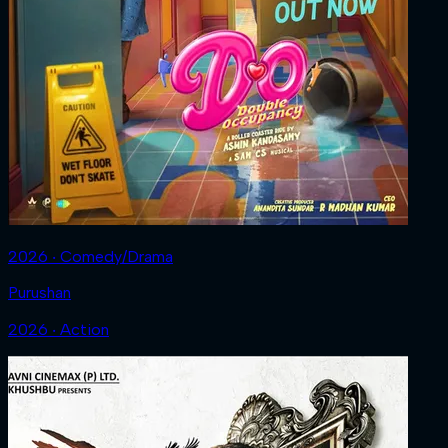
2026 ‧ Comedy/Drama
Purushan
2026 ‧ Action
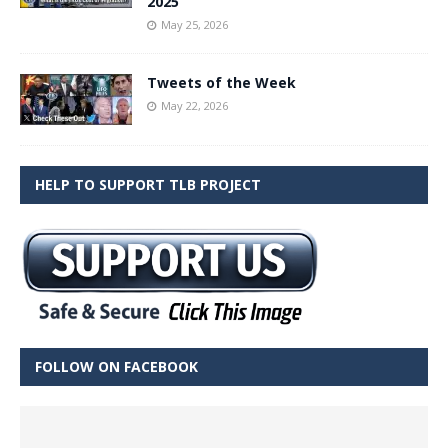
2025
May 25, 2026
Tweets of the Week
May 22, 2026
HELP TO SUPPORT TLB PROJECT
FOLLOW ON FACEBOOK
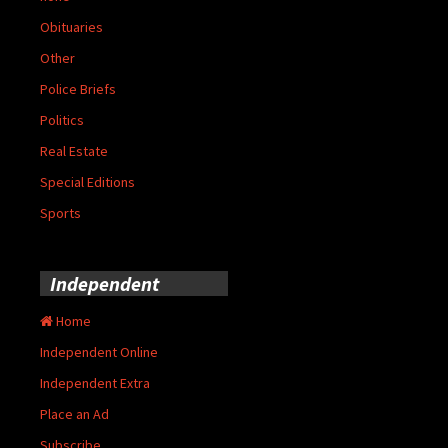
Obituaries
Other
Police Briefs
Politics
Real Estate
Special Editions
Sports
Independent
Home
Independent Online
Independent Extra
Place an Ad
Subscribe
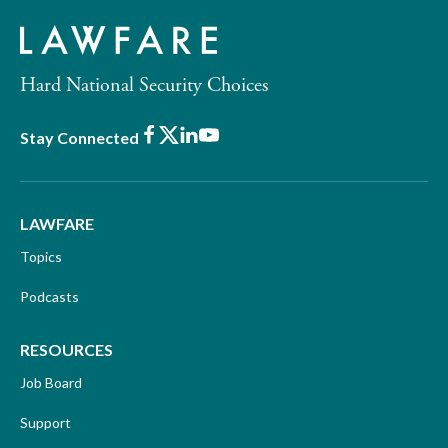
Hard National Security Choices
Facebook
X
LinkedIn
Youtube
Stay Connected
LAWFARE
Topics
Podcasts
RESOURCES
Job Board
Support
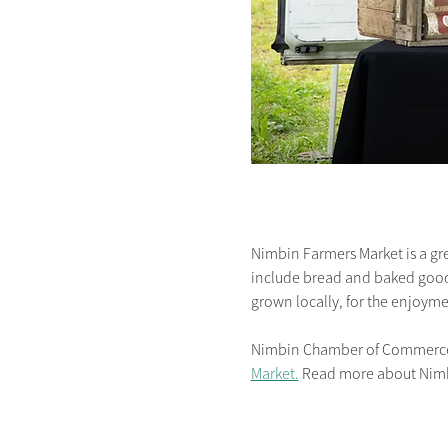
Nimbin Farmers Market is a gre
include bread and baked goodie
grown locally, for the enjoymen
Nimbin Chamber of Commerce is
Market.
 Read more about Nim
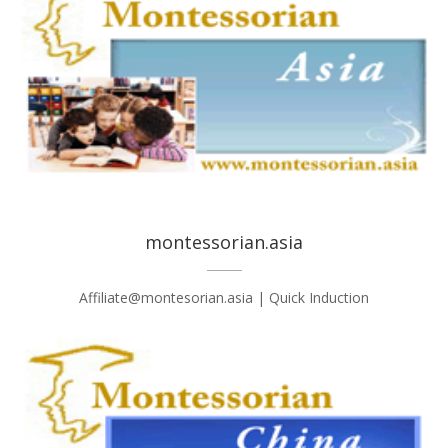
montessorian.asia
Affiliate@montesorian.asia | Quick Induction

- **PROBLEM STATEMENT**
Within the data, count the lines that hold the word "Market". Answer with the figure and nothing more.

- **REPLY TO THE EXERCISE**
2